• Work to be completed: Without the images, repeat every line of the listing exactly.

────────

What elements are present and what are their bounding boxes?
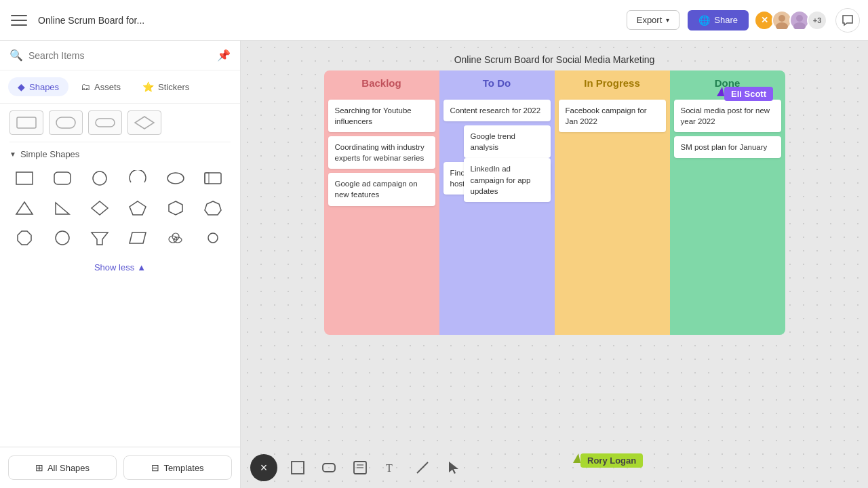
svg-point-3 — [793, 22, 806, 29]
tool-pointer[interactable] — [443, 457, 465, 479]
column-todo: To Do Content research for 2022 Google t… — [439, 70, 555, 335]
shape-circle2[interactable] — [47, 226, 77, 250]
tool-text[interactable]: T — [380, 457, 402, 479]
search-input[interactable] — [28, 50, 212, 61]
shape-rect[interactable] — [9, 166, 39, 190]
svg-point-27 — [208, 233, 218, 243]
tab-stickers[interactable]: ⭐ Stickers — [133, 77, 199, 96]
tab-row: ◆ Shapes 🗂 Assets ⭐ Stickers — [0, 70, 240, 104]
card-todo-1[interactable]: Google trend analysis — [464, 125, 551, 158]
bottom-toolbar: × T — [241, 447, 868, 488]
export-button[interactable]: Export ▾ — [627, 10, 680, 30]
svg-point-24 — [169, 236, 177, 243]
card-inprogress-0[interactable]: Facebook campaign for Jan 2022 — [559, 100, 666, 132]
card-done-0[interactable]: Social media post for new year 2022 — [674, 100, 781, 132]
card-backlog-1[interactable]: Coordinating with industry experts for w… — [328, 136, 435, 169]
tab-shapes[interactable]: ◆ Shapes — [8, 77, 68, 96]
tool-rect[interactable] — [287, 457, 309, 479]
board-title: Online Scrum Board for... — [38, 15, 618, 26]
svg-line-34 — [417, 462, 428, 473]
shape-thumb-rounded[interactable] — [49, 110, 83, 135]
shape-thumb-diamond[interactable] — [127, 110, 161, 135]
share-label: Share — [714, 15, 738, 25]
svg-marker-18 — [169, 201, 182, 215]
column-inprogress: In Progress Facebook campaign for Jan 20… — [555, 70, 670, 335]
shape-parallelogram[interactable] — [123, 226, 153, 250]
col-body-done: Social media post for new year 2022 SM p… — [670, 96, 785, 335]
shape-octagon[interactable] — [9, 226, 39, 250]
shape-heptagon[interactable] — [198, 196, 228, 220]
col-body-inprogress: Facebook campaign for Jan 2022 — [555, 96, 670, 335]
svg-point-1 — [776, 22, 788, 29]
shape-thumb-stadium[interactable] — [88, 110, 122, 135]
board-columns: Backlog Searching for Youtube influencer… — [324, 70, 785, 335]
shape-right-triangle[interactable] — [47, 196, 77, 220]
svg-marker-23 — [130, 232, 146, 243]
shape-ellipse[interactable] — [161, 166, 191, 190]
tool-line[interactable] — [412, 457, 433, 479]
cursor-name-eli: Eli Scott — [724, 87, 773, 101]
shape-hexagon[interactable] — [161, 196, 191, 220]
x-icon: × — [260, 461, 268, 475]
simple-shapes-header[interactable]: ▼ Simple Shapes — [9, 149, 231, 159]
card-backlog-0[interactable]: Searching for Youtube influencers — [328, 100, 435, 132]
templates-button[interactable]: ⊟ Templates — [123, 455, 232, 480]
shape-arc[interactable] — [123, 166, 153, 190]
card-todo-0[interactable]: Content research for 2022 — [443, 100, 551, 121]
svg-marker-19 — [205, 201, 221, 215]
shape-rounded-rect[interactable] — [47, 166, 77, 190]
shape-triangle[interactable] — [9, 196, 39, 220]
svg-marker-20 — [18, 231, 31, 245]
svg-point-11 — [167, 173, 184, 184]
show-less-button[interactable]: Show less ▲ — [9, 258, 231, 277]
shape-diamond-sm[interactable] — [85, 196, 115, 220]
sidebar-bottom: ⊞ All Shapes ⊟ Templates — [0, 447, 240, 488]
svg-rect-6 — [96, 119, 115, 127]
svg-rect-29 — [323, 464, 335, 472]
svg-rect-13 — [205, 173, 209, 184]
svg-marker-22 — [92, 232, 108, 245]
shape-scroll[interactable] — [198, 166, 228, 190]
svg-marker-35 — [449, 462, 458, 474]
search-icon: 🔍 — [9, 49, 23, 62]
svg-marker-16 — [92, 201, 108, 215]
search-bar: 🔍 📌 — [0, 41, 240, 70]
tab-assets[interactable]: 🗂 Assets — [71, 77, 130, 96]
chevron-down-icon: ▾ — [666, 16, 669, 24]
svg-rect-12 — [205, 173, 221, 184]
avatar-count[interactable]: +3 — [807, 10, 827, 30]
sidebar: 🔍 📌 ◆ Shapes 🗂 Assets ⭐ Stickers — [0, 41, 241, 488]
export-label: Export — [637, 15, 663, 25]
card-backlog-2[interactable]: Google ad campaign on new features — [328, 173, 435, 205]
tool-rounded[interactable] — [318, 457, 340, 479]
shape-small-circle[interactable] — [198, 226, 228, 250]
shape-thumb-rect[interactable] — [9, 110, 43, 135]
menu-button[interactable] — [8, 9, 30, 31]
card-done-1[interactable]: SM post plan for January — [674, 136, 781, 158]
canvas[interactable]: Online Scrum Board for Social Media Mark… — [241, 41, 868, 488]
share-button[interactable]: 🌐 Share — [688, 10, 749, 30]
close-button[interactable]: × — [250, 454, 277, 481]
folder-icon: 🗂 — [81, 81, 90, 92]
topbar-right — [835, 8, 860, 33]
svg-rect-28 — [292, 462, 304, 474]
shape-cloud[interactable] — [161, 226, 191, 250]
tool-note[interactable] — [349, 457, 371, 479]
svg-marker-17 — [130, 201, 146, 215]
cursor-eli-scott: Eli Scott — [717, 87, 773, 101]
svg-rect-9 — [54, 172, 71, 184]
template-icon: ⊟ — [151, 462, 159, 473]
star-icon: ⭐ — [142, 81, 154, 92]
column-backlog: Backlog Searching for Youtube influencer… — [324, 70, 439, 335]
svg-text:T: T — [386, 462, 393, 474]
svg-marker-15 — [56, 203, 69, 214]
all-shapes-button[interactable]: ⊞ All Shapes — [8, 455, 117, 480]
chat-button[interactable] — [835, 8, 860, 33]
shape-row-top — [9, 110, 231, 142]
shapes-grid — [9, 166, 231, 250]
shape-funnel[interactable] — [85, 226, 115, 250]
shape-circle[interactable] — [85, 166, 115, 190]
pin-icon[interactable]: 📌 — [217, 49, 231, 62]
card-todo-3[interactable]: LinkedIn ad campaign for app updates — [464, 158, 551, 201]
shape-pentagon[interactable] — [123, 196, 153, 220]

────────

• Written solution:
What elements are present and what are their bounding boxes?
svg-point-3 — [793, 22, 806, 29]
tool-pointer[interactable] — [443, 457, 465, 479]
column-todo: To Do Content research for 2022 Google t… — [439, 70, 555, 335]
shape-circle2[interactable] — [47, 226, 77, 250]
tool-text[interactable]: T — [380, 457, 402, 479]
search-input[interactable] — [28, 50, 212, 61]
shape-rect[interactable] — [9, 166, 39, 190]
svg-point-27 — [208, 233, 218, 243]
tab-stickers[interactable]: ⭐ Stickers — [133, 77, 199, 96]
tab-row: ◆ Shapes 🗂 Assets ⭐ Stickers — [0, 70, 240, 104]
card-todo-1[interactable]: Google trend analysis — [464, 125, 551, 158]
bottom-toolbar: × T — [241, 447, 868, 488]
export-button[interactable]: Export ▾ — [627, 10, 680, 30]
svg-point-24 — [169, 236, 177, 243]
card-inprogress-0[interactable]: Facebook campaign for Jan 2022 — [559, 100, 666, 132]
card-done-0[interactable]: Social media post for new year 2022 — [674, 100, 781, 132]
card-backlog-1[interactable]: Coordinating with industry experts for w… — [328, 136, 435, 169]
tab-shapes[interactable]: ◆ Shapes — [8, 77, 68, 96]
tool-rect[interactable] — [287, 457, 309, 479]
board-title: Online Scrum Board for... — [38, 15, 618, 26]
svg-line-34 — [417, 462, 428, 473]
shape-thumb-rounded[interactable] — [49, 110, 83, 135]
shape-thumb-diamond[interactable] — [127, 110, 161, 135]
share-label: Share — [714, 15, 738, 25]
svg-marker-18 — [169, 201, 182, 215]
column-inprogress: In Progress Facebook campaign for Jan 20… — [555, 70, 670, 335]
shape-parallelogram[interactable] — [123, 226, 153, 250]
col-body-done: Social media post for new year 2022 SM p… — [670, 96, 785, 335]
shape-octagon[interactable] — [9, 226, 39, 250]
shape-heptagon[interactable] — [198, 196, 228, 220]
col-body-inprogress: Facebook campaign for Jan 2022 — [555, 96, 670, 335]
svg-point-1 — [776, 22, 788, 29]
shape-thumb-stadium[interactable] — [88, 110, 122, 135]
board-columns: Backlog Searching for Youtube influencer… — [324, 70, 785, 335]
shape-right-triangle[interactable] — [47, 196, 77, 220]
svg-marker-23 — [130, 232, 146, 243]
shape-ellipse[interactable] — [161, 166, 191, 190]
tool-line[interactable] — [412, 457, 433, 479]
cursor-name-eli: Eli Scott — [724, 87, 773, 101]
shape-hexagon[interactable] — [161, 196, 191, 220]
x-icon: × — [260, 461, 268, 475]
simple-shapes-header[interactable]: ▼ Simple Shapes — [9, 149, 231, 159]
card-backlog-0[interactable]: Searching for Youtube influencers — [328, 100, 435, 132]
templates-button[interactable]: ⊟ Templates — [123, 455, 232, 480]
shape-arc[interactable] — [123, 166, 153, 190]
card-todo-0[interactable]: Content research for 2022 — [443, 100, 551, 121]
svg-marker-19 — [205, 201, 221, 215]
shape-rounded-rect[interactable] — [47, 166, 77, 190]
shape-triangle[interactable] — [9, 196, 39, 220]
svg-marker-20 — [18, 231, 31, 245]
svg-point-11 — [167, 173, 184, 184]
show-less-button[interactable]: Show less ▲ — [9, 258, 231, 277]
shape-diamond-sm[interactable] — [85, 196, 115, 220]
sidebar-bottom: ⊞ All Shapes ⊟ Templates — [0, 447, 240, 488]
svg-rect-6 — [96, 119, 115, 127]
svg-rect-29 — [323, 464, 335, 472]
svg-rect-13 — [205, 173, 209, 184]
svg-marker-22 — [92, 232, 108, 245]
shape-scroll[interactable] — [198, 166, 228, 190]
svg-marker-35 — [449, 462, 458, 474]
search-icon: 🔍 — [9, 49, 23, 62]
svg-marker-16 — [92, 201, 108, 215]
search-bar: 🔍 📌 — [0, 41, 240, 70]
tab-assets[interactable]: 🗂 Assets — [71, 77, 130, 96]
chevron-down-icon: ▾ — [666, 16, 669, 24]
svg-rect-12 — [205, 173, 221, 184]
avatar-count[interactable]: +3 — [807, 10, 827, 30]
sidebar: 🔍 📌 ◆ Shapes 🗂 Assets ⭐ Stickers — [0, 41, 241, 488]
export-label: Export — [637, 15, 663, 25]
card-backlog-2[interactable]: Google ad campaign on new features — [328, 173, 435, 205]
tool-rounded[interactable] — [318, 457, 340, 479]
shape-small-circle[interactable] — [198, 226, 228, 250]
shape-thumb-rect[interactable] — [9, 110, 43, 135]
menu-button[interactable] — [8, 9, 30, 31]
card-done-1[interactable]: SM post plan for January — [674, 136, 781, 158]
canvas[interactable]: Online Scrum Board for Social Media Mark… — [241, 41, 868, 488]
share-button[interactable]: 🌐 Share — [688, 10, 749, 30]
close-button[interactable]: × — [250, 454, 277, 481]
folder-icon: 🗂 — [81, 81, 90, 92]
topbar-right — [835, 8, 860, 33]
svg-rect-28 — [292, 462, 304, 474]
shape-cloud[interactable] — [161, 226, 191, 250]
tool-note[interactable] — [349, 457, 371, 479]
svg-marker-17 — [130, 201, 146, 215]
cursor-eli-scott: Eli Scott — [717, 87, 773, 101]
svg-rect-9 — [54, 172, 71, 184]
template-icon: ⊟ — [151, 462, 159, 473]
star-icon: ⭐ — [142, 81, 154, 92]
column-backlog: Backlog Searching for Youtube influencer… — [324, 70, 439, 335]
svg-text:T: T — [386, 462, 393, 474]
svg-marker-15 — [56, 203, 69, 214]
all-shapes-button[interactable]: ⊞ All Shapes — [8, 455, 117, 480]
chat-button[interactable] — [835, 8, 860, 33]
shape-row-top — [9, 110, 231, 142]
shapes-grid — [9, 166, 231, 250]
shape-funnel[interactable] — [85, 226, 115, 250]
shape-circle[interactable] — [85, 166, 115, 190]
pin-icon[interactable]: 📌 — [217, 49, 231, 62]
card-todo-3[interactable]: LinkedIn ad campaign for app updates — [464, 158, 551, 201]
shape-pentagon[interactable] — [123, 196, 153, 220]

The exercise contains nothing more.